Flickr/CC PAR 2.0/Jean-Pierre Dalbera

Le 2 décembre, des militants de Bhopal ont organisé l’envoi de milliers de lettres de victimes au Premier ministre Narendra Modi, exigeant une action. Ils avaient auparavant saisi la Cour suprême pour exiger que les réparations soient prolongées face à l’enfer sanitaire sans fin que connaît Bhopal.
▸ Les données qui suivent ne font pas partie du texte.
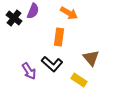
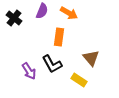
purple semicircle: moved 9 px right
black L-shape: rotated 20 degrees clockwise
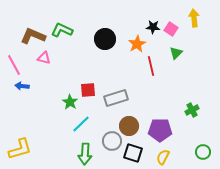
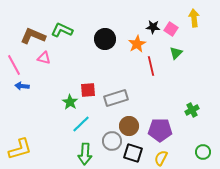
yellow semicircle: moved 2 px left, 1 px down
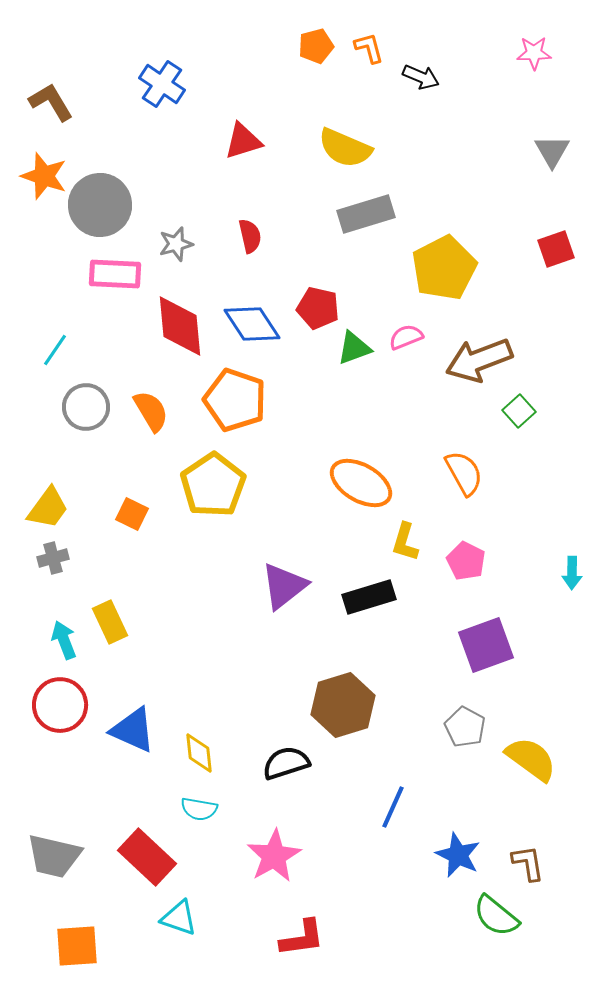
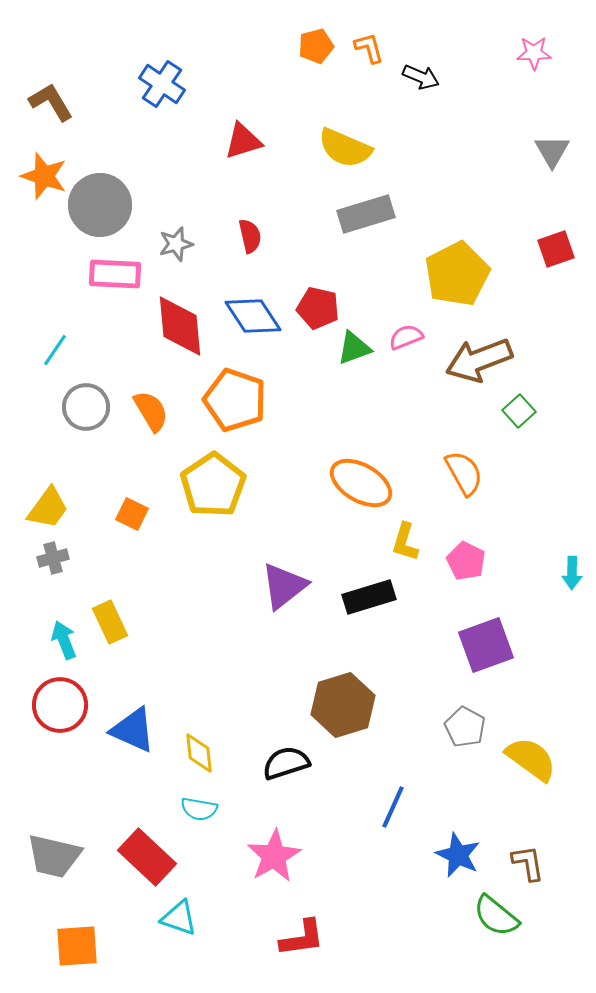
yellow pentagon at (444, 268): moved 13 px right, 6 px down
blue diamond at (252, 324): moved 1 px right, 8 px up
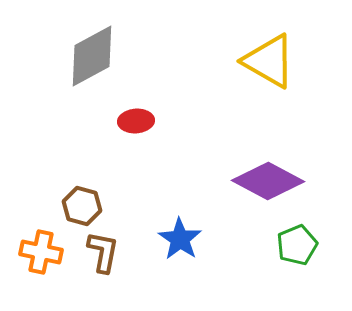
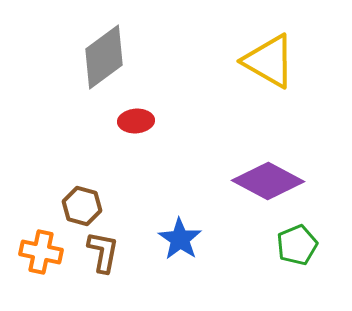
gray diamond: moved 12 px right, 1 px down; rotated 8 degrees counterclockwise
Selon Satinath Sarangi, Dow Chemical s’efforce de se soustraire à ses responsabilités. « Ils font pourrir le dossier avec des techniques connues des multinationales : retarder les délais, ne pas aller en procès, refuser de reconnaître la compétence de la justice indienne. »

De son côté, l’État indien n’a envisagé qu’un nettoyage superficiel du site de l’usine, ce qui a provoqué l’hostilité des groupes de survivants.
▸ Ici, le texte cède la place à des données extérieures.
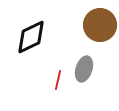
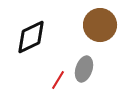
red line: rotated 18 degrees clockwise
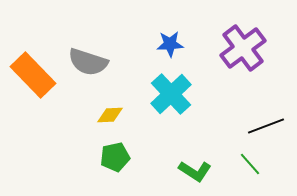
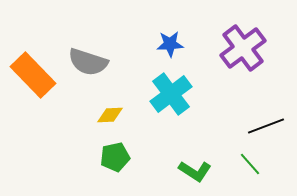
cyan cross: rotated 6 degrees clockwise
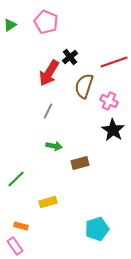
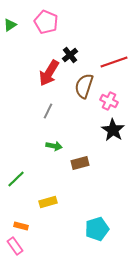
black cross: moved 2 px up
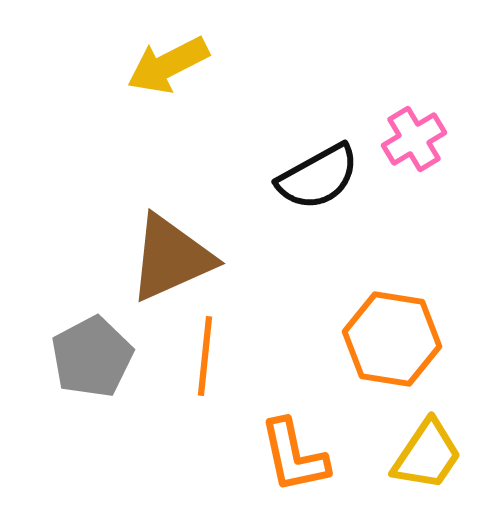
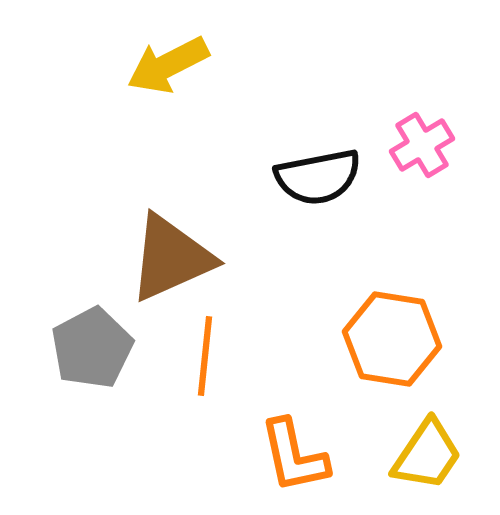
pink cross: moved 8 px right, 6 px down
black semicircle: rotated 18 degrees clockwise
gray pentagon: moved 9 px up
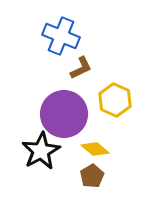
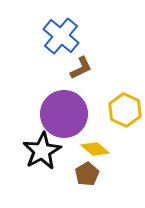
blue cross: rotated 18 degrees clockwise
yellow hexagon: moved 10 px right, 10 px down
black star: moved 1 px right
brown pentagon: moved 5 px left, 2 px up
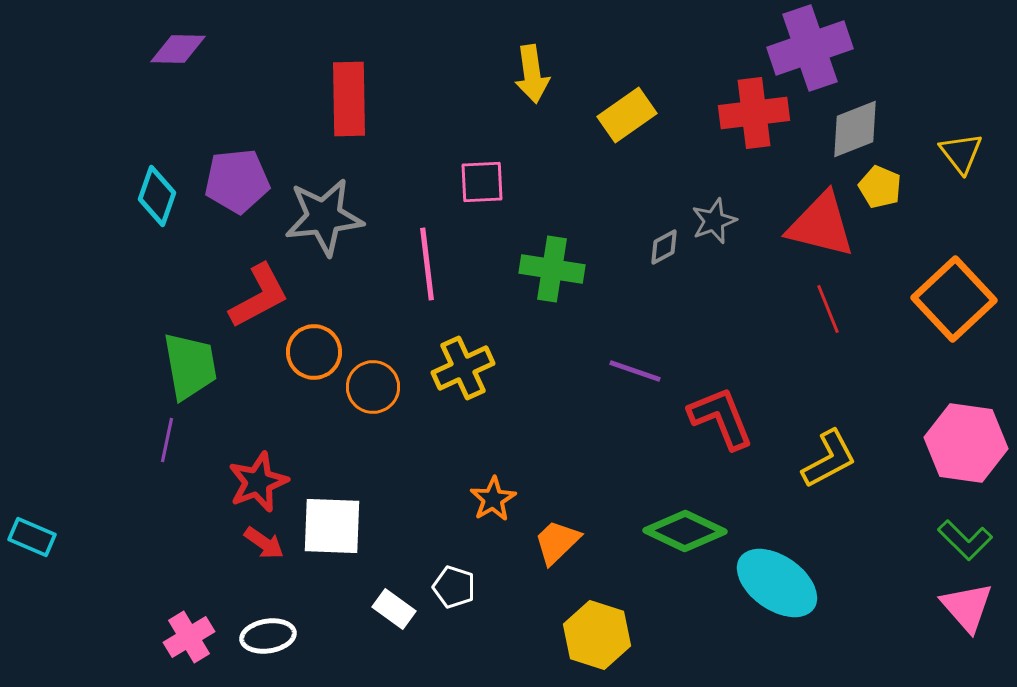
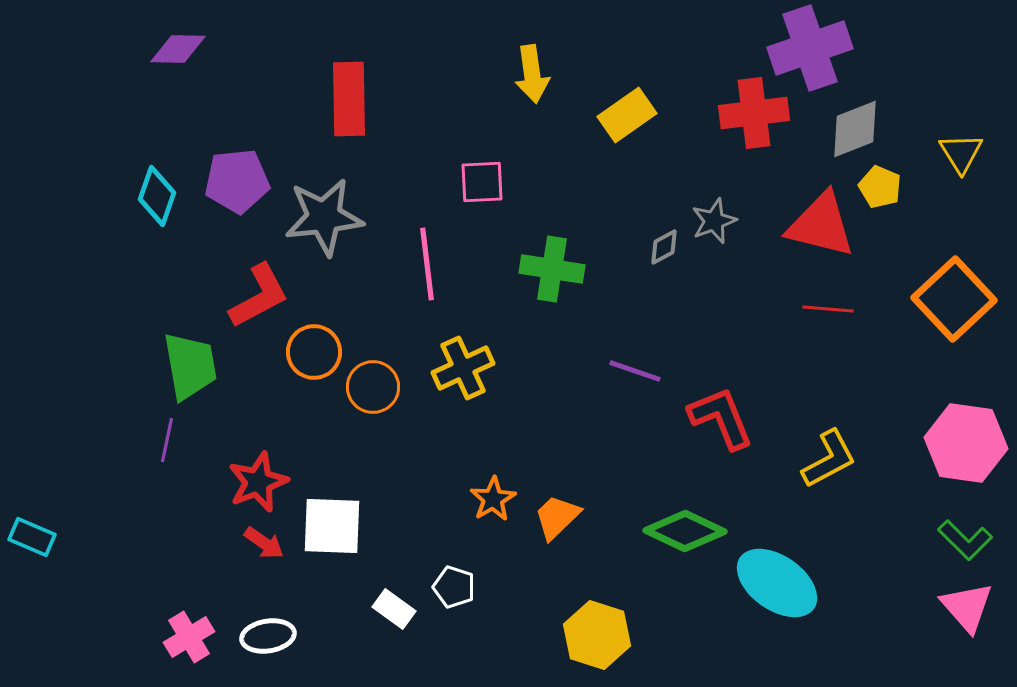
yellow triangle at (961, 153): rotated 6 degrees clockwise
red line at (828, 309): rotated 63 degrees counterclockwise
orange trapezoid at (557, 542): moved 25 px up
« Un mini Bhopal au pouvoir »

Pour éviter d’autres Bhopal, l’Inde a adopté un ensemble de garanties environnementales et industrielles à travers l’Environment (Protection) Act en 1986. Elle a soumis les projets polluants ou destructeurs à des études d’impact préalables, même si celles-ci pouvaient être falsifiées au vu de la corruption qui gangrène l’Inde.
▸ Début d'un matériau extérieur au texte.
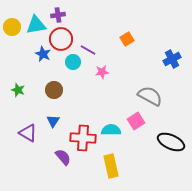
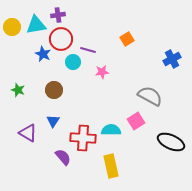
purple line: rotated 14 degrees counterclockwise
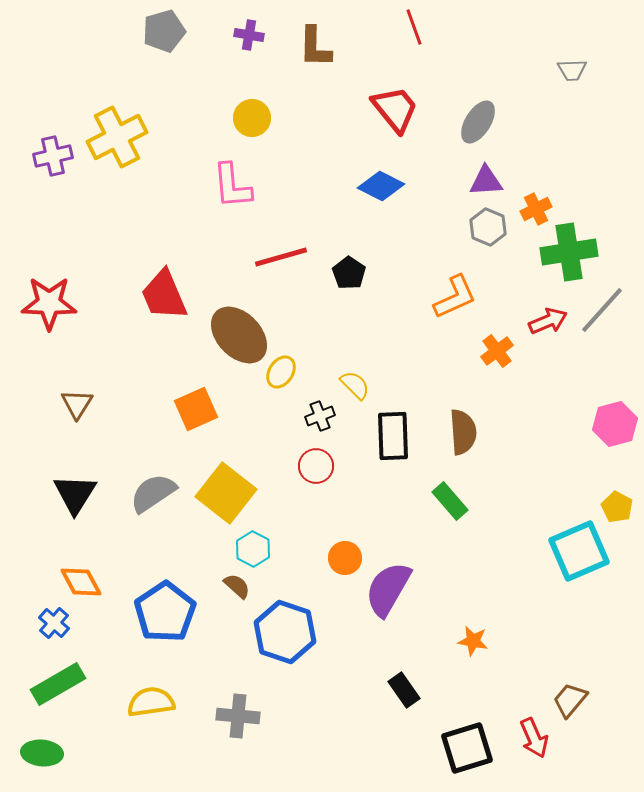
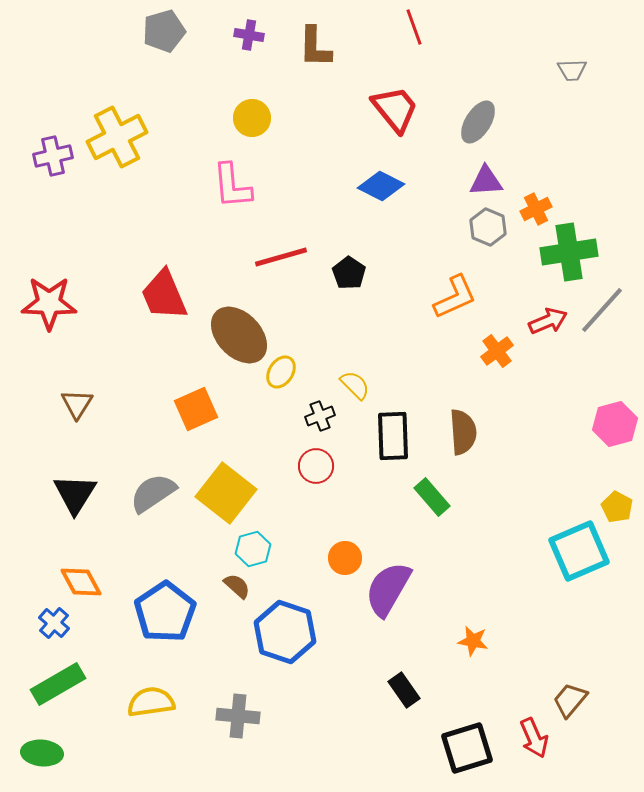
green rectangle at (450, 501): moved 18 px left, 4 px up
cyan hexagon at (253, 549): rotated 16 degrees clockwise
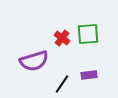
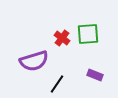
purple rectangle: moved 6 px right; rotated 28 degrees clockwise
black line: moved 5 px left
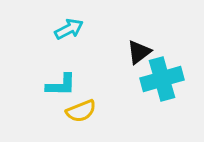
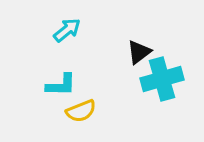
cyan arrow: moved 2 px left, 1 px down; rotated 12 degrees counterclockwise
Ces maigres fondements du principe de précaution sont enterrés depuis dix ans, au nom de la croissance économique. « Le gouvernement veut à tout prix attirer les investisseurs et toutes les réglementations environnementales ont été supprimées »alerte Satinath Sarangi, pour qui « L’Inde est parsemée de mini Bhopals ».

En 2021, le ministère du Travail a informé le Parlement qu’au moins 6 500 employés étaient morts alors qu’ils travaillaient dans des usines, des ports, des mines et des chantiers de construction au cours des cinq années précédentes. Bien qu’à moindre échelle, plusieurs catastrophes industrielles se sont produites en Inde au cours des cinq dernières années. Comme lorsqu’en 2020, les vapeurs dangereuses du LG Les polymères ont tué douze personnes dans l’État d’Andhra Pradesh.

« La catastrophe de Bhopal aurait pu être évitée et elle aurait aussi pu permettre aux acteurs concernés de rectifier leurs erreurs.juge Nikhil Deb, professeur à la California Polytechnic State University. Au contraire, les acteurs étatiques et privés, poussés par le libéralisme, ont aggravé les souffrances de la population. »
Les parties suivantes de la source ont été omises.